Um método de planejamento de rotas de voo de VANTs multirotor para cobertura de áreas utilizando a meta-heurística ACO

Detalhes bibliográficos
Ano de defesa: 2019
Autor(a) principal: Franco, Lucas dos Santos
Orientador(a): Kato, Edilson Reis Rodrigues lattes
Banca de defesa: Não Informado pela instituição
Tipo de documento: Dissertação
Tipo de acesso: Acesso aberto
Idioma: por
Instituição de defesa: Universidade Federal de São Carlos
Câmpus São Carlos
Programa de Pós-Graduação: Programa de Pós-Graduação em Ciência da Computação - PPGCC
Departamento: Não Informado pela instituição
País: Não Informado pela instituição
Palavras-chave em Português:
CPP
ACO
UAV
Palavras-chave em Inglês:
Área do conhecimento CNPq:
Link de acesso: https://repositorio.ufscar.br/handle/20.500.14289/12177
Resumo: With the popularization of Unmanned Aerial Vehicles (UAVs), and with the expansion of the application areas of this technology, there is an increase of research focused on flight route planning. This work starts from the use of UAVs in agricultural scenarios in the aerial imaging task. The objective is to present a Coverage Path Planning (CPP) method for multirotor UAVs and compare it with a solution already used in the market. The developed method considers scenarios with multiple terrains, and seeks to present a route proposal with optimization of the order of visitation of the terrain, minimizing the number of curves of the route and the total distance of the route. The presented method contains three main steps.
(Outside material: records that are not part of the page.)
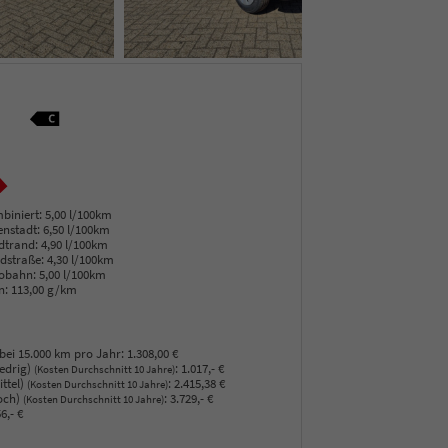
biniert:
5,00 l/100km
enstadt:
6,50 l/100km
dtrand:
4,90 l/100km
dstraße:
4,30 l/100km
obahn:
5,00 l/100km
n:
113,00 g/km
bei 15.000 km pro Jahr:
1.308,00 €
edrig)
:
1.017,- €
(Kosten Durchschnitt 10 Jahre)
ttel)
:
2.415,38 €
(Kosten Durchschnitt 10 Jahre)
och)
:
3.729,- €
(Kosten Durchschnitt 10 Jahre)
6,- €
The first deals with the decomposition of areas, where terrains represented by concave polygons are decomposed into smaller convex shaped subareas using a greedy algorithm. The second step calculates the flight direction that minimizes the number of course curves in each of the subareas, finding the direction of the highest polygon height to guide the direction of the round-trip movement pattern application, known in the literature by default boustrophedon. The third step deals with subarea visit order optimization, at this stage the scenario is modeled as a specialization of the Generated Travelling Salesman Problem (GTSP), and to solve this problem we use the Ant Colony Optimization algorithm (ACO). The results obtained by the proposed method are compared with the solutions proposed by a route planning program already used by the market, the Mission Planner. To measure the efficiency of the solutions, two variables were considered: the total distance traveled and the number of route curves. Through the obtained results one can map the types of scenarios where the developed method can aggregate with the market.